Personally, with students I don't use video for MA per se, I use it for feedback. The difference is, with video, I COULD go in to WAY more detail than the student needs. This is counter productive as generally it just confuses the student. I guess I can also do that with live MA too, but I'm much less likely to. My goal when using video with students is to make them aware of what they are REALLY doing, not what they THINK they are doing. My goal with live MA/feedback is to lock certain feelings into my students subconscious so that they can repeat those movements/feelings when I'm gone.
Here is where video is really useful to a student like you. Quite often I can tell folks to do something until I'm blue in the face. Depending on the student, they may, or may not make a change just based up my words to them. Often, you'll tell someone to do (or not do) something, anything, and they will say "I am" or "I'm not." That may or may not be reality. The ability to make these changes, make the moves, and feel what I need them to generally goes back to ones base learning style.

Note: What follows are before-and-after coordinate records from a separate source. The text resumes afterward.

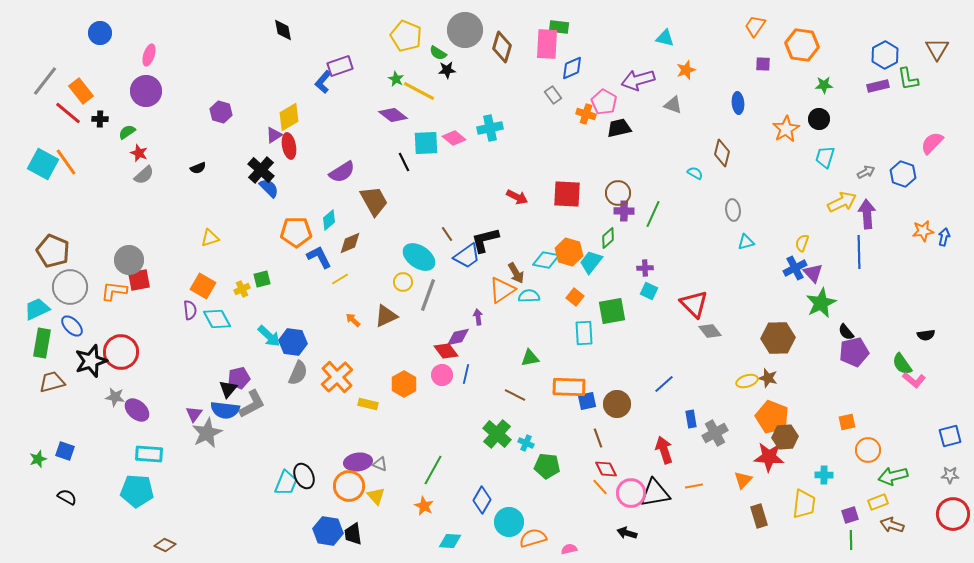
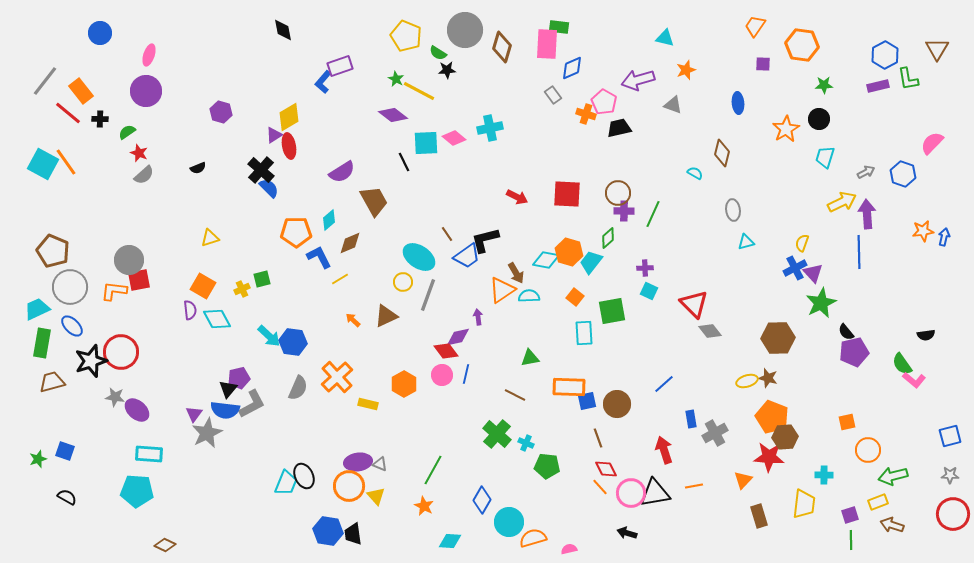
gray semicircle at (298, 373): moved 15 px down
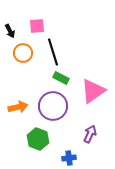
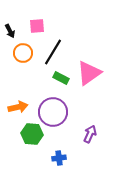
black line: rotated 48 degrees clockwise
pink triangle: moved 4 px left, 18 px up
purple circle: moved 6 px down
green hexagon: moved 6 px left, 5 px up; rotated 15 degrees counterclockwise
blue cross: moved 10 px left
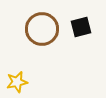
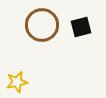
brown circle: moved 4 px up
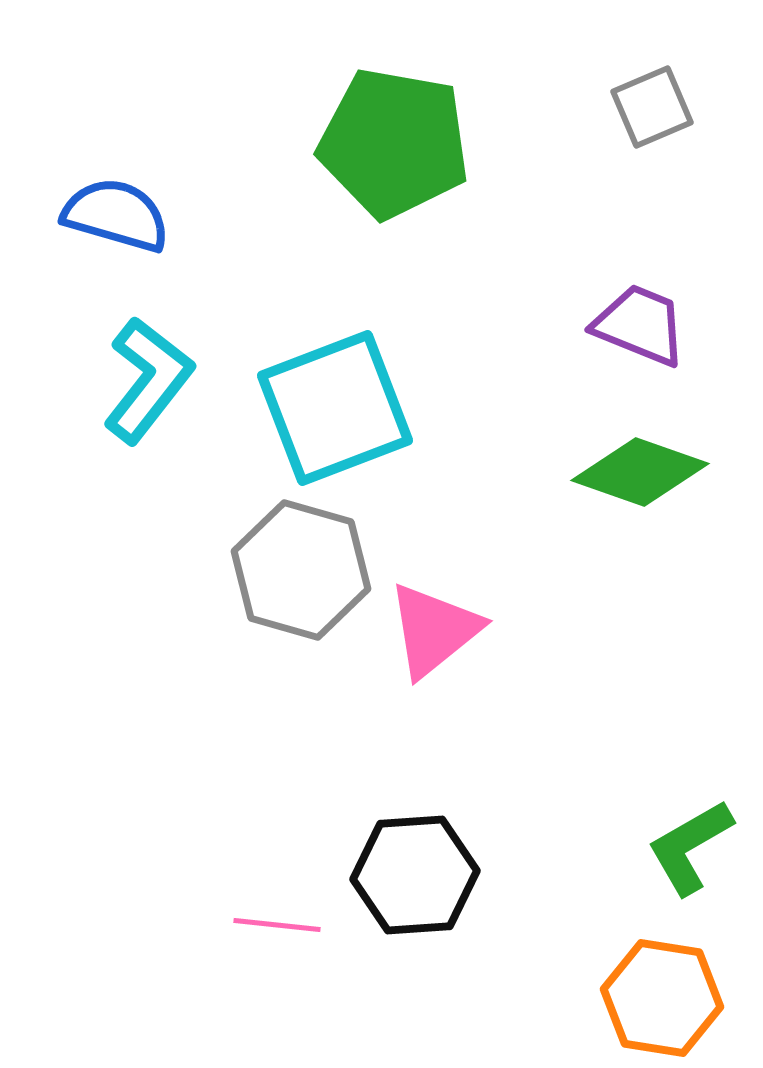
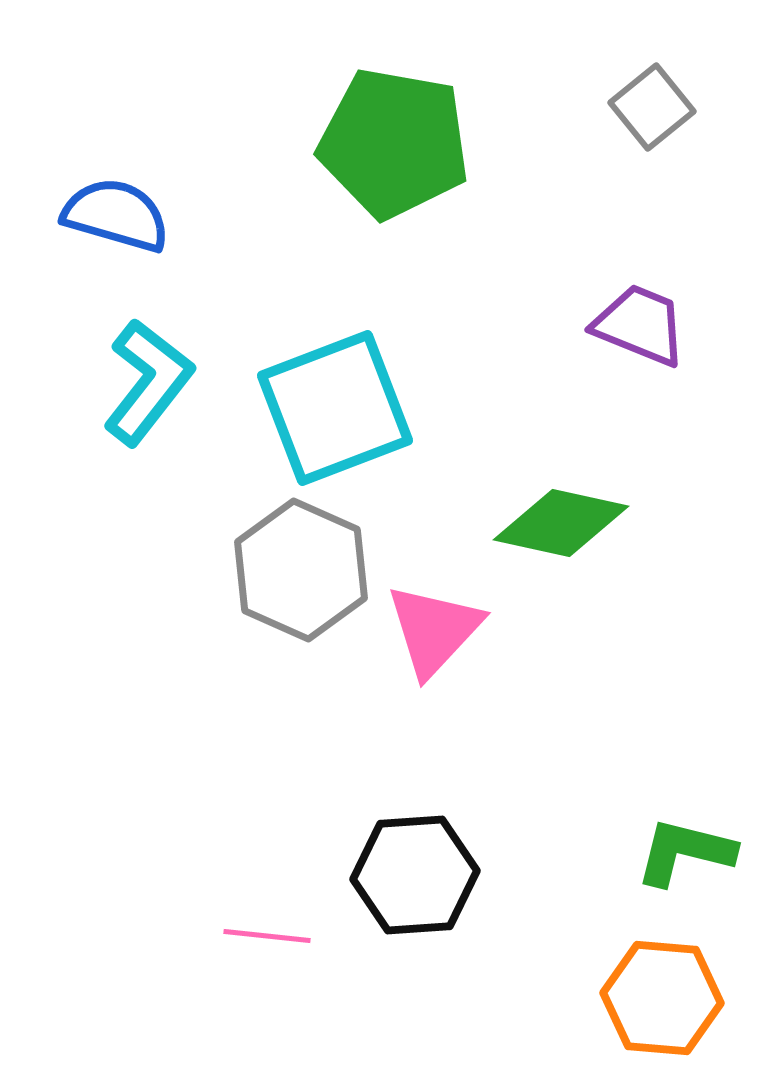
gray square: rotated 16 degrees counterclockwise
cyan L-shape: moved 2 px down
green diamond: moved 79 px left, 51 px down; rotated 7 degrees counterclockwise
gray hexagon: rotated 8 degrees clockwise
pink triangle: rotated 8 degrees counterclockwise
green L-shape: moved 5 px left, 5 px down; rotated 44 degrees clockwise
pink line: moved 10 px left, 11 px down
orange hexagon: rotated 4 degrees counterclockwise
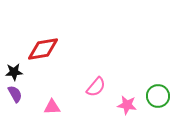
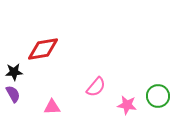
purple semicircle: moved 2 px left
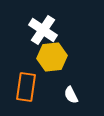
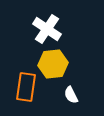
white cross: moved 4 px right, 1 px up
yellow hexagon: moved 1 px right, 7 px down
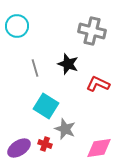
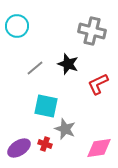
gray line: rotated 66 degrees clockwise
red L-shape: rotated 50 degrees counterclockwise
cyan square: rotated 20 degrees counterclockwise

When you have the ability to SHOW someone exactly what they are doing (or not doing) at a specific time in space, then hopefully they can make the mental jump as to what that movement is, what it takes to do it and what it feels like when it's done correctly. It works very well for the folks that are primarily thinkers and visual learners. For do-ers and feelers, the get bored with video rather quickly. These two groups respond much better to live MA and feedback. As a result, I rarely (never) use video in a group situation (for productivity and time concerns.) Sometimes, I'll shoot video in a group lesson(with my digital camera) and watch the video with a particular student 1 on 1 after the lesson.
So in short, video works well when done hand in hand with "live" MA and feedback.